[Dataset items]
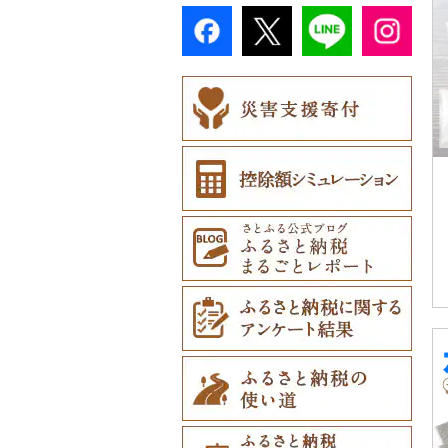
村上木彫堆朱（33）
まな板（827）
その他靴・履物（1,95
ピアス・イヤリング
財布（3,273）
その他花（3,652）
2）
美濃和紙（6）
カタログギフト（16
皿・椀（7,290）
ティッシュ（806）
おもちゃ・ぬいぐるみ
3）
（4,129）
その他陶器・漆器（5,
土鍋（173）
ショール・ストール
その他のゴルフプレー
4）
（3,238）
610）
民芸品（1,026）
弁当箱（647）
その他日用品（10,83
真珠・パール（2,40
（978）
券（875）
その他キッチン用品
その他体験・チケット
3）
ご当地キャラクター
1）
その他食器（3,175）
（6,258）
ネクタイ・ベルト（1,
（12,419）
（1,203）
その他アクセサリー
097）
ベビー用品（2,394）
（7,836）
マフラー・手袋（80
ペット用品（7,021）
4）
防災グッズ（2,428）
その他服飾小物（8,81
2）
その他雑貨（28,514）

§ EXERCISE REQUIREMENTS: Retype each line of the records exactly as it reads; no pictures belong in the copy.

§ RESPONSE TO THIS EXERCISE:
村上木彫堆朱（33）
まな板（827）
その他靴・履物（1,95
ピアス・イヤリング
財布（3,273）
その他花（3,652）
2）
美濃和紙（6）
カタログギフト（16
皿・椀（7,290）
ティッシュ（806）
おもちゃ・ぬいぐるみ
3）
（4,129）
その他陶器・漆器（5,
土鍋（173）
ショール・ストール
その他のゴルフプレー
4）
（3,238）
610）
民芸品（1,026）
弁当箱（647）
その他日用品（10,83
真珠・パール（2,40
（978）
券（875）
その他キッチン用品
その他体験・チケット
3）
ご当地キャラクター
1）
その他食器（3,175）
（6,258）
ネクタイ・ベルト（1,
（12,419）
（1,203）
その他アクセサリー
097）
ベビー用品（2,394）
（7,836）
マフラー・手袋（80
ペット用品（7,021）
4）
防災グッズ（2,428）
その他服飾小物（8,81
2）
その他雑貨（28,514）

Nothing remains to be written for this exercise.